Wyoming new router and full time construction worker BJ Tilden.

Hard Twisted is significant because Tilden, who has been putting up 5.14d FA’s in Wyoming for 10 years, as well as repeating a selection of Todd Skinner’s hardest routes, calls it 5.15a, making it the first of the grade in the state and one of the most difficult routes in the country. Hard Twisted combines two lines, Lionshare (5.14d) and Dire Wolf (5.14c) that Tilden put up in 2018, linking them with a new bit of climbing.
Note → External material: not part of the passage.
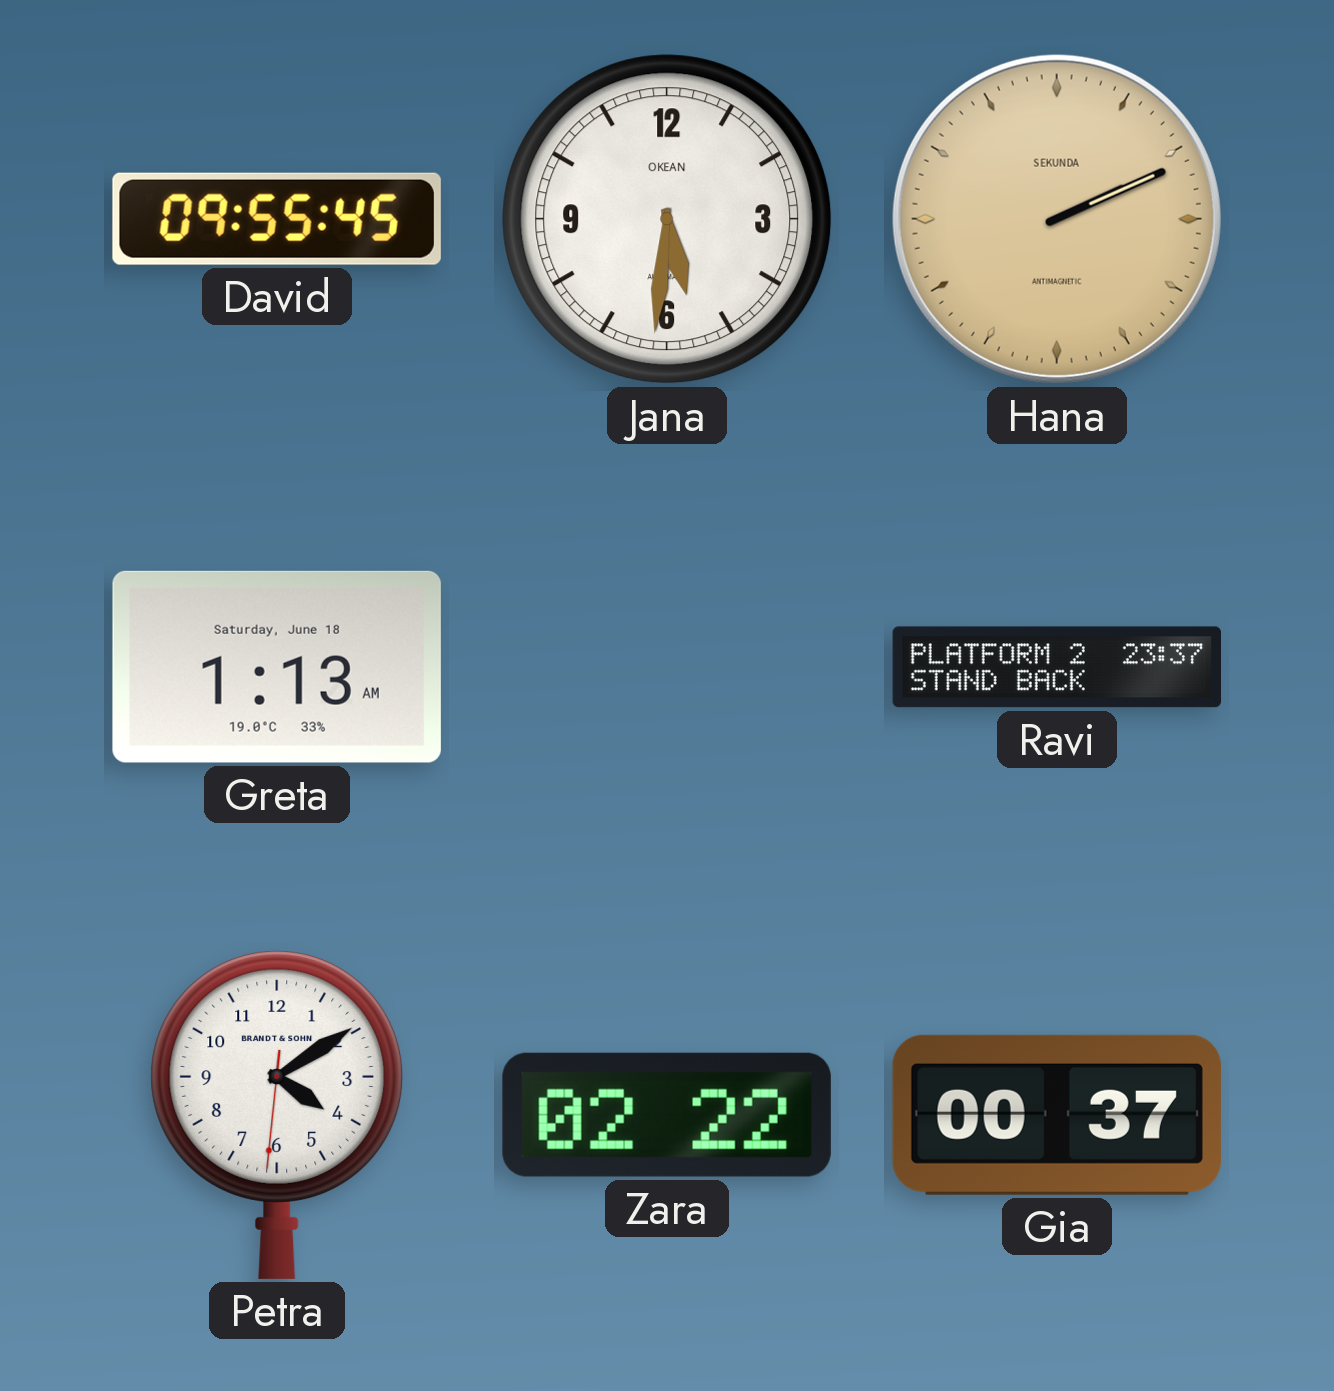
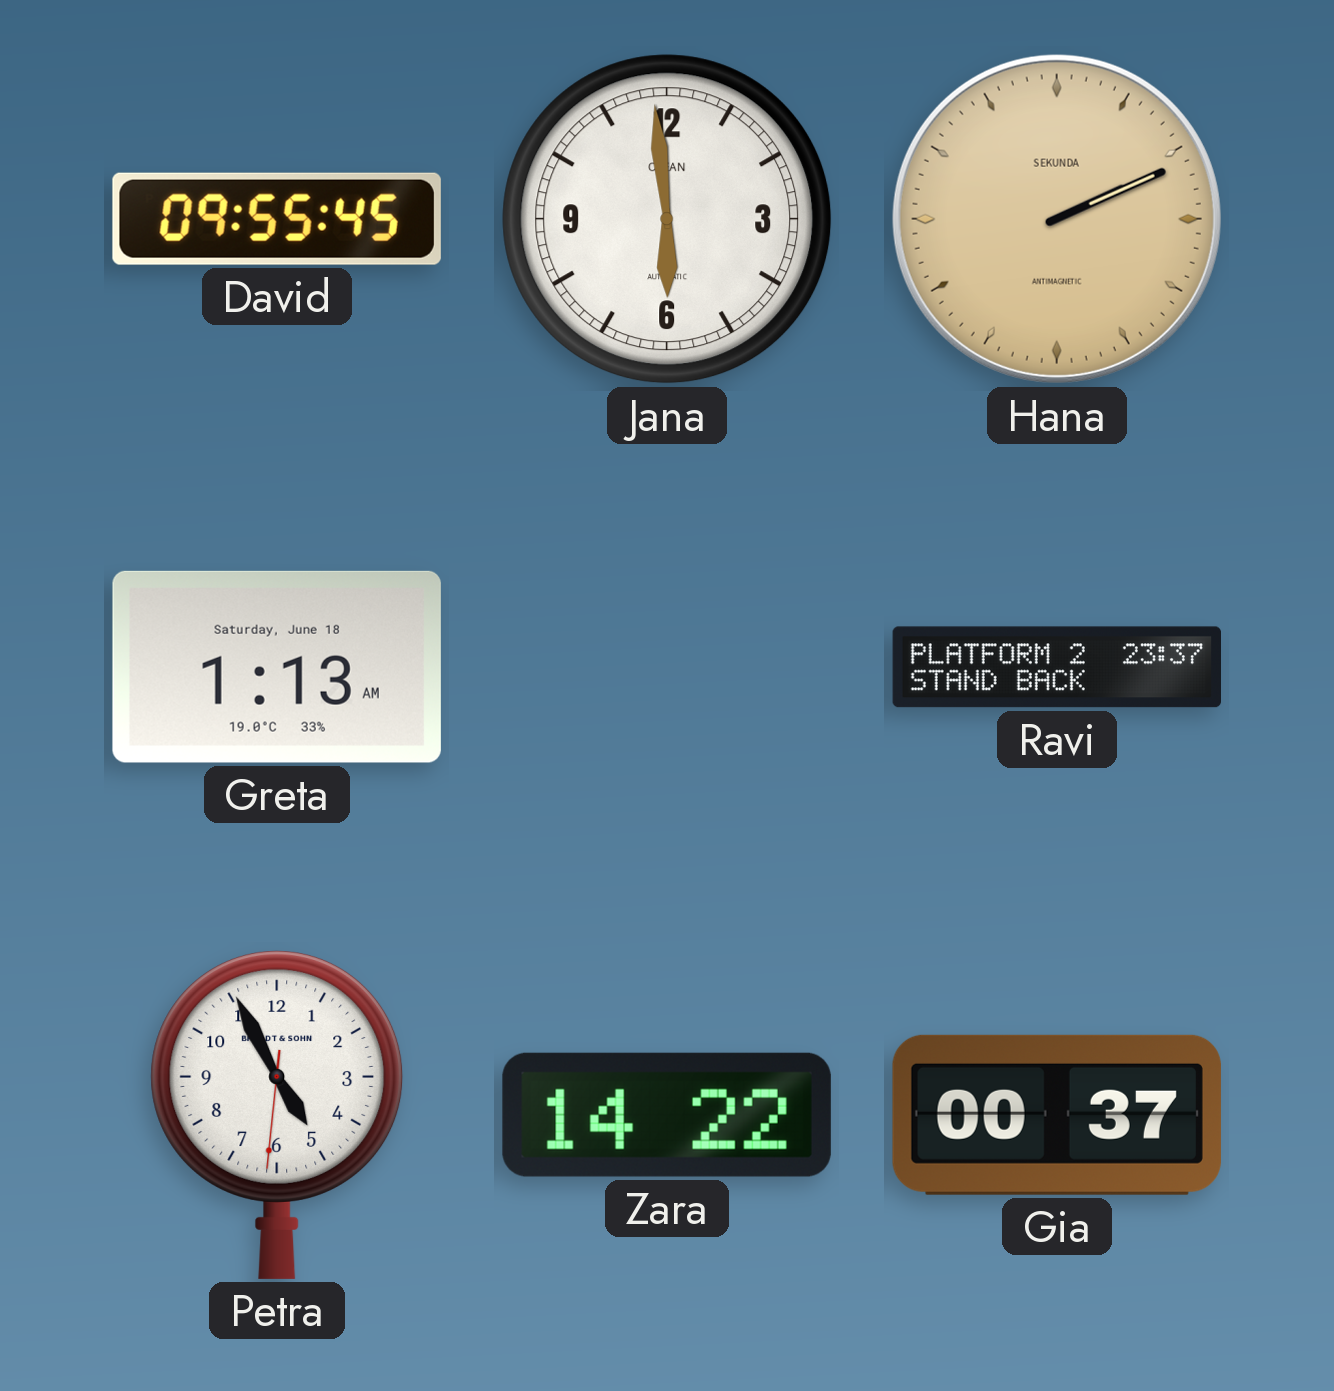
Jana: 5:31 -> 5:59
Petra: 4:09 -> 4:55
Zara: 02:22 -> 14:22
Lionshare  has “the longest section of resistance climbing I think I’ve ever done,” said Tilden.  “Usually sections of hard resistance climbing are in the mid to high 20’s for number of moves and this one has 36 to get through the business ,and you still have to keep it rolling without getting a good rest until about move 50,” he says.

BJ Tilden Sends a Stunning New 5.14d in Tensleep

To link the Lionshare and Dire Wolf, Tilden had to work out a new section off Lionshare that traverses the wall up and to the right, leading to the bottom of Dire Wolf, at the upper most-overhanging section of the cliff, a section guarded by a 15-foot V11 boulder problem up a gray streak on the wall’s steepest section.

“It seemed really logical to try and link the hardest start with the hardest finish,” says Tilden, “When I did Dire Wolf the climbing was 5.14a up to the gray streak, so much easier and when you know it you can get up it every time. I probably fell off that 25 to 30 times, which is acceptable when you’re coming from the easier start. I eventually realized trying the new link up that the new start was hard enough to where I wasn’t going to get up it 30 times.”

Combining the long resistance style climbing of the bottom section with the short, but powerful bouldery section of the top proved to be a difficult puzzle to solve. Tilden quickly realized that he needed to get back to bouldering to level up his power if he was going to put it all together.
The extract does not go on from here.